To hook stdout of one program to stdin of another, you just connect the two programs with a pipe symbol: '|'.

How many files do I have?
ls | wc -l
You can think of it as shorthand for this:
ls > TMPFILE; wc -l TMPFILE; rm TMPFILE
The only thing is, there is no temporary file. In a pipeline, the output from one command really is hooked up to the input of the next, and both processes run simultaneously. It's magic.

If the first process is too slow, and the pipe gets empty, the second process just sits and waits for the first one to send it more stuff. If the first process is too fast, and the pipe starts to clog, it just blocks until the second sucks enough out of the pipe to make it worth starting up again.

For me, the ability to pipe into wc -l, alone, is invaluable.

How many processes are running?
ls -d /proc/[0-9]* | wc -l
How many .c and .h files are there in my source tree?
find . -name '*.[ch]' | wc -l
How many files have we had to change since the "FINAL" release?
cvs -nq update -rFINAL | wc -l
Next time you're asking "How many ...?", remember to answer it with a pipe.

Tuesday, November 29, 2005

Here Documents

Ouput has '>' and '>>'. Now that you've seen '<', what about '<<'?
cat <<FOO
hello world
FOO
This is a here document, which says "Take input from from 'here to FOO'"

Actually, FOO can be a little visually confusing, because I often use FOO and foo for variable or file names, so I usually use a marker for "End of Input" or "End of File" instead, like __EOF__ or __EOI__. These stand out and I don't use them for other things.

If you want to imbed the contents of a file into a script, a here document is a good way to do it.

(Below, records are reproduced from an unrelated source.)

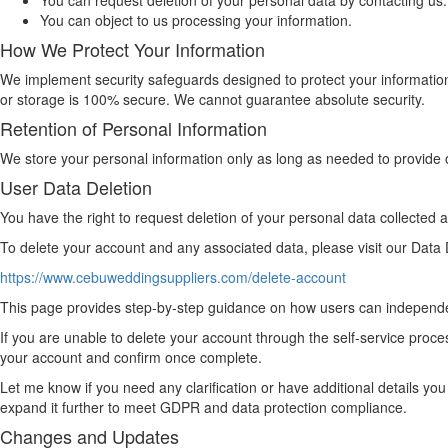
You can request deletion of your personal data by contacting us.
You can object to us processing your information.
How We Protect Your Information
We implement security safeguards designed to protect your information
or storage is 100% secure. We cannot guarantee absolute security.
Retention of Personal Information
We store your personal information only as long as needed to provide o
User Data Deletion
You have the right to request deletion of your personal data collected
To delete your account and any associated data, please visit our Data D
https://www.cebuweddingsuppliers.com/delete-account
This page provides step-by-step guidance on how users can independen
If you are unable to delete your account through the self-service proce
your account and confirm once complete.
Let me know if you need any clarification or have additional details you
expand it further to meet GDPR and data protection compliance.
Changes and Updates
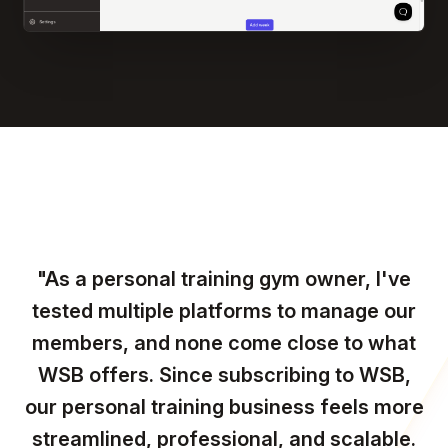
"As a personal training gym owner, I've
tested multiple platforms to manage our
members, and none come close to what
WSB offers. Since subscribing to WSB,
our personal training business feels more
streamlined, professional, and scalable.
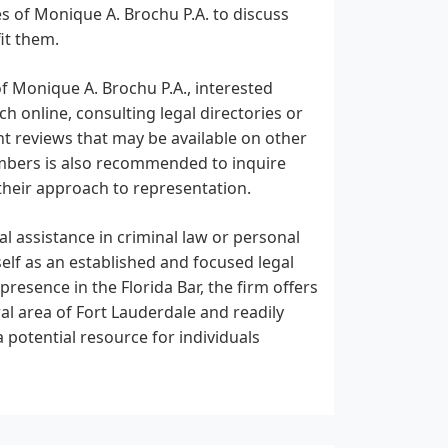
s of Monique A. Brochu P.A. to discuss
it them.
 Monique A. Brochu P.A., interested
h online, consulting legal directories or
ent reviews that may be available on other
umbers is also recommended to inquire
 their approach to representation.
al assistance in criminal law or personal
self as an established and focused legal
resence in the Florida Bar, the firm offers
tral area of Fort Lauderdale and readily
a potential resource for individuals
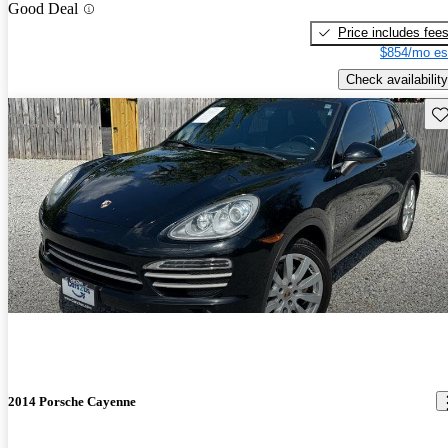
Good Deal
Price includes fee
$854/mo es
Check availability
Sav
2014 Porsche Cayenne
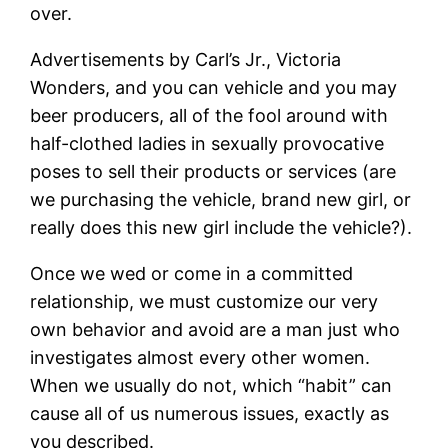
over.
Advertisements by Carl’s Jr., Victoria
Wonders, and you can vehicle and you may
beer producers, all of the fool around with
half-clothed ladies in sexually provocative
poses to sell their products or services (are
we purchasing the vehicle, brand new girl, or
really does this new girl include the vehicle?).
Once we wed or come in a committed
relationship, we must customize our very
own behavior and avoid are a man just who
investigates almost every other women.
When we usually do not, which “habit” can
cause all of us numerous issues, exactly as
you described.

As usual, you should try out moving around the redirects, and use command history to do it.

There's even a '<<<'
H='hello, world'
cat <<< $H
It's sort of a "right here" document, which provides input from the current line.

Monday, November 28, 2005

Redirecting Standard Input

Start like this:

  1. cat
    hello, world
    hello, world
    ^D

  2. cat copies the input that you type -- standard input, or stdin -- to the screen.
    Next, redirect output to a file.
  3. cat
    cat > FOO
    hello, world
    ^D

  4. This puts the string "hello, world" into the file, FOO.
    You can check it by looking at the contents of FOO.
  5. cat FOO
    hello, world

  6. Finally, use the command history and editing keys to recall command [2], change
    the '>' to a '<', and to press a carriage return.
  7. cat < FOO

  8. With '<' the arrowhead points from the file toward the command,
    redirecting the contents of the file FOO into the command cat.

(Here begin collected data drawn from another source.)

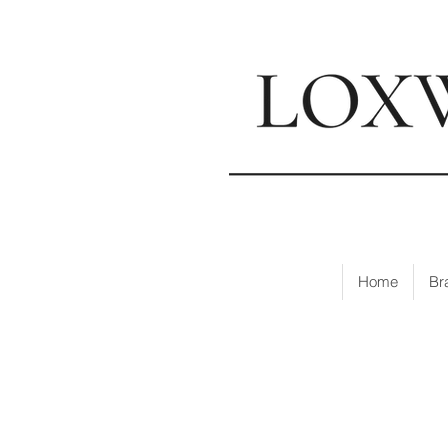
📍
Visi
Home
Br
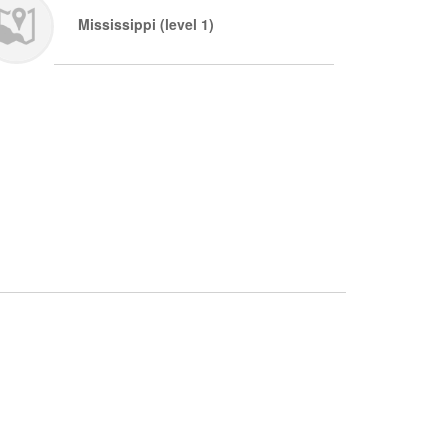
Mississippi (level 1)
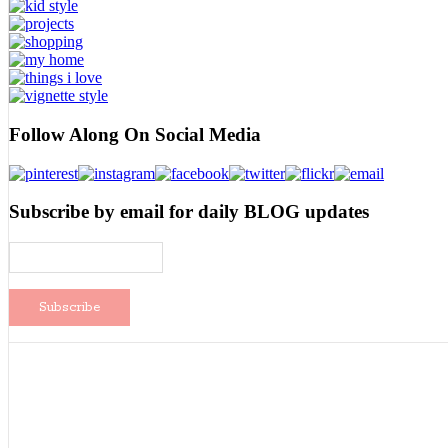
Follow Along On Social Media
Subscribe by email for daily BLOG updates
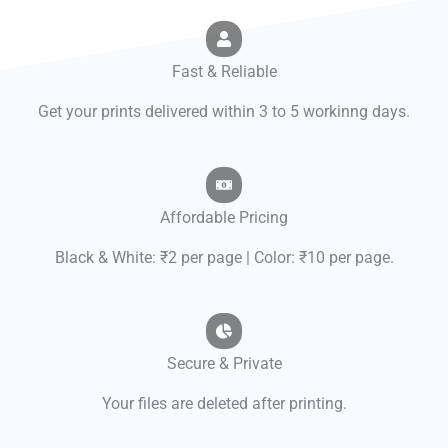
Fast & Reliable
Get your prints delivered within 3 to 5 workinng days.
Affordable Pricing
Black & White: ₹2 per page | Color: ₹10 per page.
Secure & Private
Your files are deleted after printing.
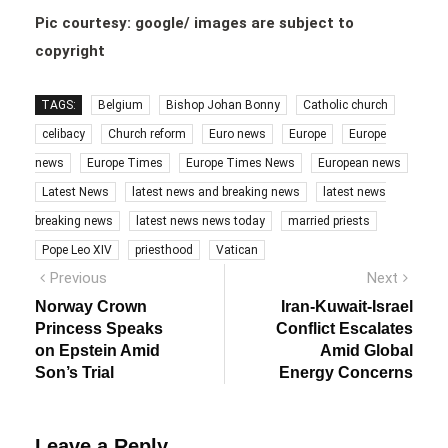
Pic courtesy: google/ images are subject to
copyright
TAGS:
Belgium
Bishop Johan Bonny
Catholic church
celibacy
Church reform
Euro news
Europe
Europe
news
Europe Times
Europe Times News
European news
Latest News
latest news and breaking news
latest news
breaking news
latest news news today
married priests
Pope Leo XIV
priesthood
Vatican
Post
Previous
Next
Previous
Next
post:
post:
navigation
Norway Crown
Iran-Kuwait-Israel
Princess Speaks
Conflict Escalates
on Epstein Amid
Amid Global
Son’s Trial
Energy Concerns
Leave a Reply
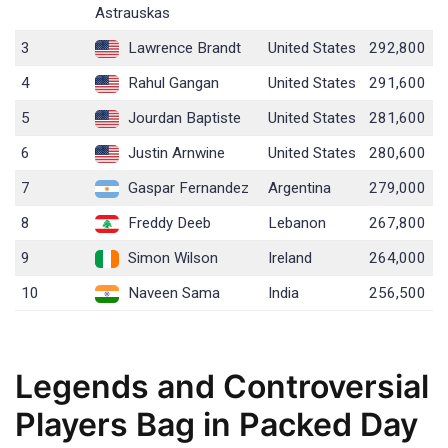
Astrauskas
3
Lawrence Brandt
United States
292,800
4
Rahul Gangan
United States
291,600
5
Jourdan Baptiste
United States
281,600
6
Justin Arnwine
United States
280,600
7
Gaspar Fernandez
Argentina
279,000
8
Freddy Deeb
Lebanon
267,800
9
Simon Wilson
Ireland
264,000
10
Naveen Sama
India
256,500
Legends and Controversial
Players Bag in Packed Day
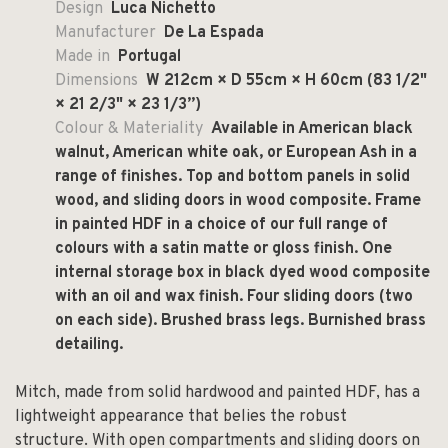
Design
Luca Nichetto
Manufacturer
De La Espada
Made in
Portugal
Dimensions
W 212cm × D 55cm × H 60cm (83 1/2"
× 21 2/3" × 23 1/3”)
Colour & Materiality
Available in American black
walnut, American white oak, or European Ash in a
range of finishes. Top and bottom panels in solid
wood, and sliding doors in wood composite. Frame
in painted HDF in a choice of our full range of
colours with a satin matte or gloss finish. One
internal storage box in black dyed wood composite
with an oil and wax finish. Four sliding doors (two
on each side). Brushed brass legs. Burnished brass
detailing.
Mitch, made from solid hardwood and painted HDF, has a
lightweight appearance that belies the robust
structure. With open compartments and sliding doors on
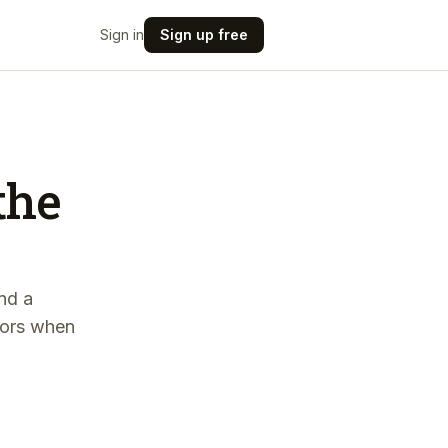
Sign in
Sign up free
the
and a
stors when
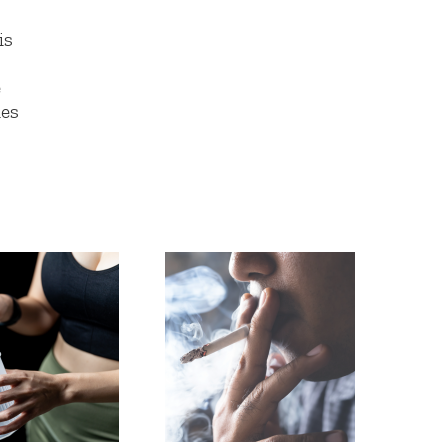
is
e
ies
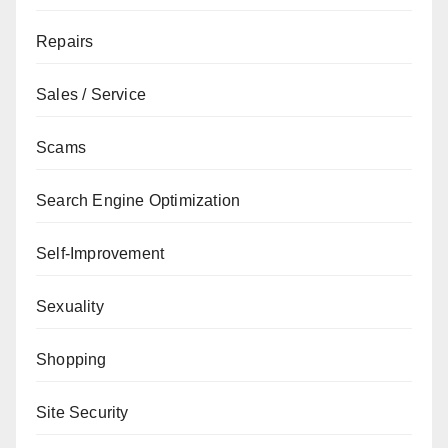
Repairs
Sales / Service
Scams
Search Engine Optimization
Self-Improvement
Sexuality
Shopping
Site Security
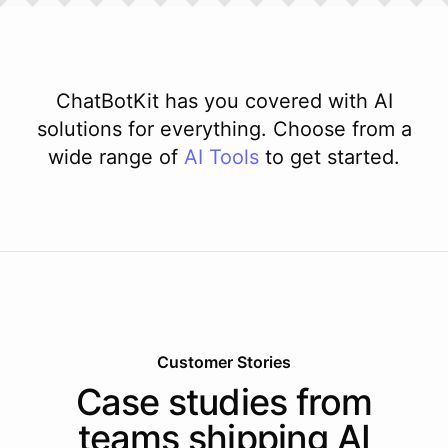
ChatBotKit has you covered with AI
solutions for everything. Choose from a
wide range of
AI
Tools
to get started.
Customer Stories
Case studies from
teams shipping AI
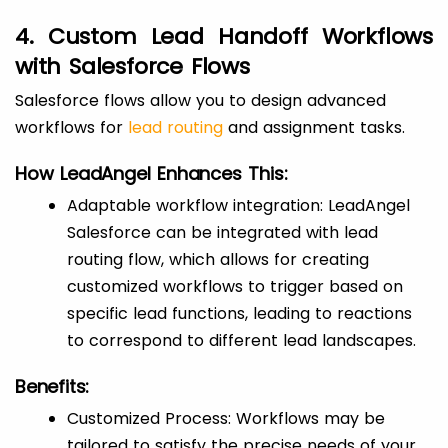
4. Custom Lead Handoff Workflows
with Salesforce Flows
Salesforce flows allow you to design advanced
workflows for
lead routing
and assignment tasks.
How LeadAngel Enhances This:
Adaptable workflow integration: LeadAngel
Salesforce can be integrated with lead
routing flow, which allows for creating
customized workflows to trigger based on
specific lead functions, leading to reactions
to correspond to different lead landscapes.
Benefits:
Customized Process: Workflows may be
tailored to satisfy the precise needs of your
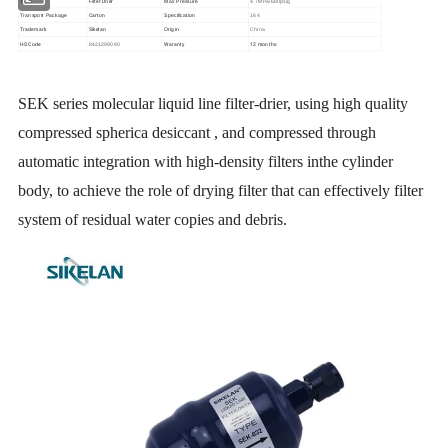
Type
Filter Drier
Max Pressure
4.7MPa/680psig
Carton
Transport Package
Specification
164
Trademark
Sikelan
Origin
China
HS Code
Waranty
12 months
8421299090
SEK series molecular liquid line filter-drier, using high quality
compressed spherica desiccant , and compressed through
automatic integration with high-density filters inthe cylinder
body, to achieve the role of drying filter that can effectively filter
system of residual water copies and debris.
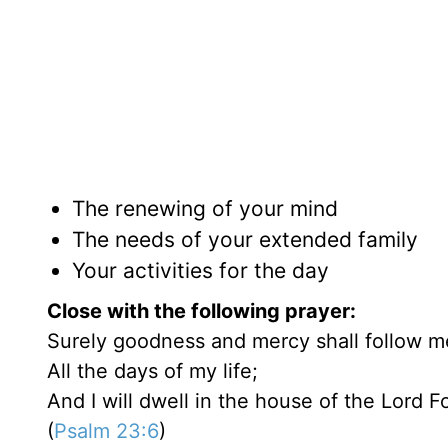
The renewing of your mind
The needs of your extended family
Your activities for the day
Close with the following prayer:
Surely goodness and mercy shall follow m
All the days of my life;
And I will dwell in the house of the Lord F
(
Psalm 23:6
)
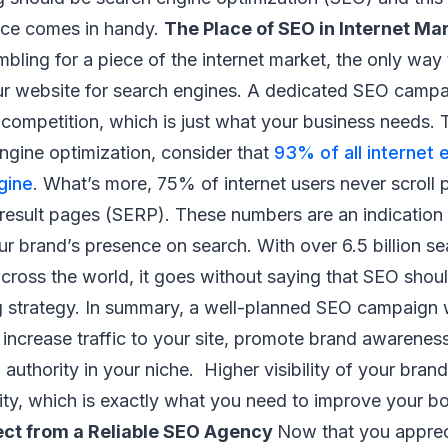
vice comes in handy.
The Place of SEO in Internet Ma
bling for a piece of the internet market, the only way 
ur website for search engines. A dedicated SEO campai
competition, which is just what your business needs. 
ngine optimization, consider that
93% of all internet 
gine
. What’s more, 75% of internet users never scroll p
 result pages (SERP). These numbers are an indication
r brand’s presence on search. With over 6.5 billion s
cross the world, it goes without saying that SEO shoul
g strategy. In summary, a well-planned SEO campaign w
 increase traffic to your site, promote brand awarenes
 authority in your niche. Higher visibility of your bran
ity, which is exactly what you need to improve your bo
ect from a Reliable SEO Agency
Now that you appreci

Part of learning the shell is losing your fear of making mistakes. The sooner you make your first 5000 mistakes, the better. What do these do?
cat < FOO > BAR
< FOO > BAR cat
< cat > BAR
BAR < > cat

Sunday, November 27, 2005

Input

We've talked about output, but without input, I/O would just be "O" -- a big
nothing of a subject. This week, I'll sketch some input redirection.